La fondation Giants of Africa a annoncé la construction d’une centaine de terrains de basket sur les années à venir. L’organisation, présidée par Masai Ujiri, souhaite ainsi promouvoir le basket et le sport en général en Afrique afin d’aider les Hakeem et Dikembe de demain à se construire un avenir personnel et/ou sportif.

Après les projets de Luka Doncic et de notre Rudy Gobert national cet été en Europe, c’est donc désormais au tour de Masai Ujiri de donner de l’espace à la jeunesse pour s’exprimer, cette fois-ci en Afrique. L’organisme Giants of Africa, co-fondé par le manager des Raptors, s’est en effet engagé à construire 100 playgrounds à travers le continent africain sur les prochaines années. Au cours des trois prochains mois déjà, onze terrains seront construits ou rénovés dans différents pays africains (Nigeria, Kenya, Tanzanie, Côte d’Ivoire et Burkina Faso). De plus, lors de chaque inauguration, Nike fournira de l’équipement gratuitement et Patrick Mutombo, le head coach des Raptors 905 de G League, présidera une séance d’entraînement avec d’autres entraîneurs.
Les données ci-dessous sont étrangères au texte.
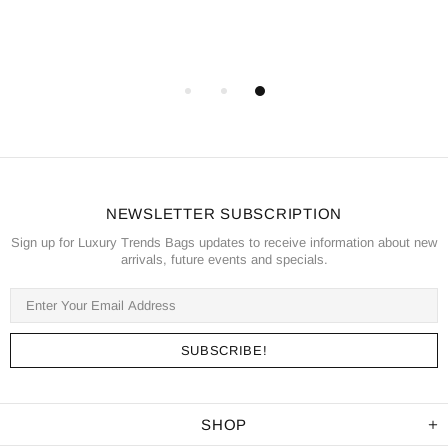
NEWSLETTER SUBSCRIPTION
Sign up for Luxury Trends Bags updates to receive information about new
arrivals, future events and specials.
SHOP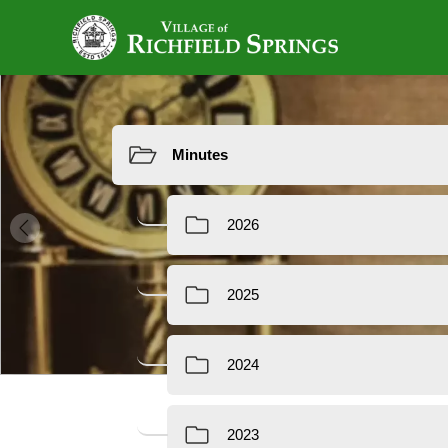
Resources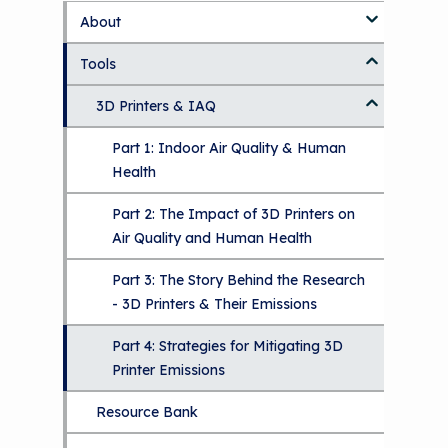
About
S
k
Tools
About Us Home
i
p
Who We Are
3D Printers & IAQ
t
o
How To Use This Site
Part 1: Indoor Air Quality & Human
m
a
Health
i
MCAN Library
n
Part 2: The Impact of 3D Printers on
c
FAQ
Air Quality and Human Health
o
n
Provide Feedback
Part 3: The Story Behind the Research
t
- 3D Printers & Their Emissions
e
n
Part 4: Strategies for Mitigating 3D
t
Printer Emissions
Resource Bank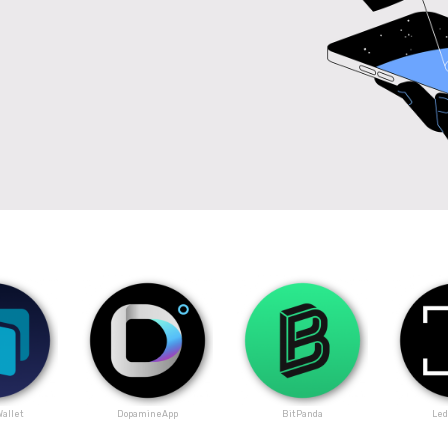
allet
DopamineApp
BitPanda
Led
Le projet est également en partenariat avec Sport Court International, LLC, l’entreprise fournissant les terrains pour la NCAA et la FIBA.
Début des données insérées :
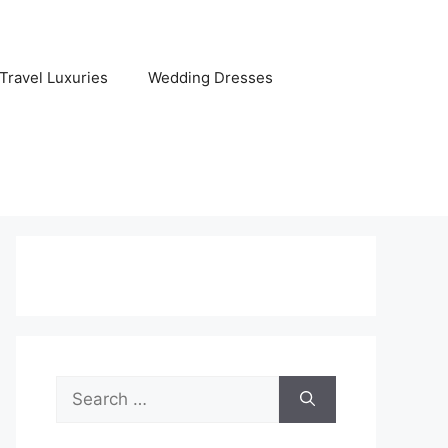
Travel Luxuries
Wedding Dresses
Search
for: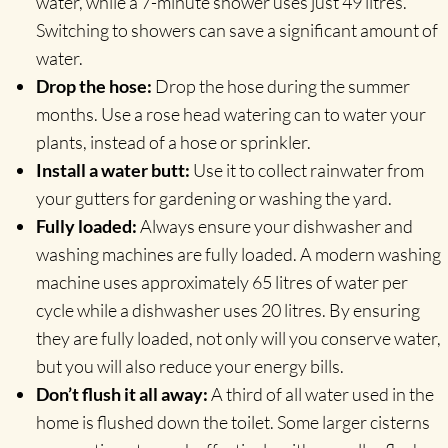
water, while a 7-minute shower uses just 49 litres.
Switching to showers can save a significant amount of
water.
Drop the hose:
Drop the hose during the summer
months. Use a rose head watering can to water your
plants, instead of a hose or sprinkler.
Install a water butt:
Use it to collect rainwater from
your gutters for gardening or washing the yard.
Fully loaded:
Always ensure your dishwasher and
washing machines are fully loaded. A modern washing
machine uses approximately 65 litres of water per
cycle while a dishwasher uses 20 litres. By ensuring
they are fully loaded, not only will you conserve water,
but you will also reduce your energy bills.
Don’t flush it all away:
A third of all water used in the
home is flushed down the toilet. Some larger cisterns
Masai n’en est pas à son premier coup d’essai sur le continent africain puisqu’il avait déjà participé au programme Basketball Without Borders, qui avait notamment détecté Pascal Siakam et Jojo Embiid. GoA organise d’ores et déjà des camps d’entraînement et des ateliers de panier-ballon dans plus d’une quinzaine de pays africains. L’ONG Giants of Africa a été créée en 2003 et s’intéresse particulièrement à l’entraînement technique et au développement personnel ainsi qu’à l’importance de la santé et du bien-être. Le boss des Raptors a également été d’un grand soutien pour la création de la Basketball Africa League. Le cerveau du titre 2019, originaire du Nigeria, est complètement en amour avec ses origines puisqu’il compte dans son effectif des joueurs comme Pascal Siakam (Cameroun), OG Anunoby (ses parents sont nigérians), Precious Achiuwa (Nigérian) ou encore Ishmail Wainwright (Américano-Ougandais). Achiuwa, récupéré cet été contre Kyle Lowry, a notamment été formé par l’organisme GoA, tout comme Charles Bassey, le 53e pick de la Draft des Sixers cette année. Le continent africain regorge et déborde de talents qui ne demandent qu’à être découverts, mais encore faut-il leur en donner l’opportunité et les moyens logistiques et techniques :

« Après presque 20 ans d’investissement dans le futur du sport africain, il est devenu évident que les camps d’entraînement et les programmes ne suffisaient pas à créer de vraies opportunités sur le long terme pour grandir dans le milieu sportif. Ces espaces publics ont le pouvoir d’unifier les communautés, créer une unité de groupe et améliorer la qualité de vie de toutes ces personnes. »

– Masai Ujiri

Respect monsieur Masai ! L’initiative est belle et mérite d’être félicitée tant l’impact sur la vie de milliers de jeunes Africains pourrait être important. Au-delà de l’aspect sportif, le projet permet d’aider tout un continent à s’émanciper au niveau humain. Et puis qui sait, un Embiid 2.0 formé sur les playgrounds de GoA débarquera peut-être en NBA dans une quinzaine d’années.